Yes, it’s safe to travel to USA. Crime is no worse than it ever was and possibly a bit better. If you are comfortable in big cities around the world, like Paris, London, or Rome, use the same sorts of precautions in New York City, Washington DC, or Chicago and you will be fine. Many people travel to USA and have experienced their best time. One of our reader says that her 25 year old daughter, who is Chinese, and her husband, who is Indian, live in the heart of New York City, walk their dog at night, use public transportation, and are frequently out and about. Other than some racist remarks linking them to COVID-19 – they are both vaccinated – they have not experienced crime.
Know where you are going, don’t flash wads of cash, avoid looking too prosperous unless you are going to a formal event, avoid drinking enough alcohol to impair your judgment, and treat people with respect, regardless of their race or gender. She is a 75 year old woman, and she has never been the victim of any sort of crime, though I have traveled for business and tourism, often alone.
As to corruption, other than the political sort you hear about on the news, you are far more likely to encounter it in certain other countries than in the US. Our police won’t demand a bribe if you drive through a red light. You will get a ticket and either have to mail it to the court with a fine or go to court to contest it. The price of any item you see in a store is the price for everyone. Don’t try to bargain. And also remember that most states have a sales tax on items, which is not included in the price on the sign, but will be added automatically at the cash register. You are not being cheated.
If you are non-White, or look seedy, you may be viewed with some suspicion by both police and random citizens, especially in smaller towns. Police may want to know who you are and why you are in a certain location; just ask politely if you can reach for your passport and explain your circumstances. (Ask first, so they don’t assume that you are reaching for a weapon) In some places, Immigration authorities (ICE) may overstep their authority and ask for proof that you are in the US legally, especially if you look Hispanic or are speaking a foreign language. Just flash your passport with its visa stamp. These events, which are fairly uncommon, may make you angry, but don’t react angrily. The US, like every other country, has its share of jackasses, who love to bully people. Don’t give them the satisfaction of letting them see you react.

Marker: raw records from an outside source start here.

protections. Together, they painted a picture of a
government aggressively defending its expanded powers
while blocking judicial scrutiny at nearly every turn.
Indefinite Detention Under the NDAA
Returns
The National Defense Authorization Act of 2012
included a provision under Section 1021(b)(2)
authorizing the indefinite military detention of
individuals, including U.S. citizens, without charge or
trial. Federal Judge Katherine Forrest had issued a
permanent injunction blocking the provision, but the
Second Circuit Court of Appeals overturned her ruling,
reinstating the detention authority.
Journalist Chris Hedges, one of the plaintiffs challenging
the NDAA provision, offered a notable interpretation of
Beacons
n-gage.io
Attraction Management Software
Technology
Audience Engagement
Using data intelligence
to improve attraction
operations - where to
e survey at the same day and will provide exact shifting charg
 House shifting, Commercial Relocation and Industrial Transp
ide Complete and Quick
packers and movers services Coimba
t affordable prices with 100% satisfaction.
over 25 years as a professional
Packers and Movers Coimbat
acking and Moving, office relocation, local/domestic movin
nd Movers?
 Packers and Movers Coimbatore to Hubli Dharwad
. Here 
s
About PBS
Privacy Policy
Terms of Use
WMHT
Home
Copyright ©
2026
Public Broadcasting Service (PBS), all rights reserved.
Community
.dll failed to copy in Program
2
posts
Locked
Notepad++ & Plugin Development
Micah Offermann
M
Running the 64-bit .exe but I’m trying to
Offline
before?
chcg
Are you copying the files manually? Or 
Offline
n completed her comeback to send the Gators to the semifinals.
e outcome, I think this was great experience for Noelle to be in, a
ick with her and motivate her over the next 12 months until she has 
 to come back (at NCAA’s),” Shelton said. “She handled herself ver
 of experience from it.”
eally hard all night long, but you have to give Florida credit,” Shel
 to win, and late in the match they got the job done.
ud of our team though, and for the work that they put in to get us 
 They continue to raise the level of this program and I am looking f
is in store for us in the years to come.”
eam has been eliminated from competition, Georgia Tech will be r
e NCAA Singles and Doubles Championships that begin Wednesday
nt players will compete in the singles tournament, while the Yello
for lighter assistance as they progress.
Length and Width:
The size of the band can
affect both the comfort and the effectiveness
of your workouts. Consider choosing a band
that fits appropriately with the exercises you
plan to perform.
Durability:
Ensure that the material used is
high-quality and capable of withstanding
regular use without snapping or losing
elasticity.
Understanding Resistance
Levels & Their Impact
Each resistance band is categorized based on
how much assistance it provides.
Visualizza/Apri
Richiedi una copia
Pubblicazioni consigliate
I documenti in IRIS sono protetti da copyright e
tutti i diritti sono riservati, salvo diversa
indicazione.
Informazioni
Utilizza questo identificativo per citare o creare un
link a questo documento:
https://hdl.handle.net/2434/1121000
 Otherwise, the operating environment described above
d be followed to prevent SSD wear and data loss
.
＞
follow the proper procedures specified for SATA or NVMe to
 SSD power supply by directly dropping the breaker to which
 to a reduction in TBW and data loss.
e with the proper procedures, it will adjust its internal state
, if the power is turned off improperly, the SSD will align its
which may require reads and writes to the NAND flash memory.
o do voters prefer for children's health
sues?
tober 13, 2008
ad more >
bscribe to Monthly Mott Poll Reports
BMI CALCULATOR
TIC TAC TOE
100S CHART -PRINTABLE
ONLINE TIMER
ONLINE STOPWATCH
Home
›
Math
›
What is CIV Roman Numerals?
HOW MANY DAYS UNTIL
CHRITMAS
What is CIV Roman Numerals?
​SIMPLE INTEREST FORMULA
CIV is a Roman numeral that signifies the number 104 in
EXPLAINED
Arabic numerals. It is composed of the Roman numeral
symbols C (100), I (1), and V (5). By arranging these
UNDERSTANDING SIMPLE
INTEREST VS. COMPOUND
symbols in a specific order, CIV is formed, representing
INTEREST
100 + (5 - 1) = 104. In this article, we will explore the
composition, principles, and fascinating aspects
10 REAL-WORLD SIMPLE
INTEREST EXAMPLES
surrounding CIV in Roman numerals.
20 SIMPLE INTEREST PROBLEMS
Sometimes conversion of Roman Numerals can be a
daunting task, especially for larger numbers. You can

Personally, She loves living in the US, and feel very safe in most places. She has never seen anyone pull out a gun or witnessed a shooting. Where She currently lives, in Rockville, Maryland – a suburb of Washington, DC – the police actually go around to apartment complexes, senior centers, etc, and host “coffee with a cop” events, where they talk about crime prevention, listen to resident concerns, and generally try to promote good will. Of course, She is an American-born White woman, and a senior citizen, but She’s very conscious of racism and xenophobia, and know that her non-White and immigrant neighbours may have had more negative experiences in their lives than she has had. Our world is not perfect, certainly, but she thinks you will find that the US is a much friendlier place than what is shown on TV.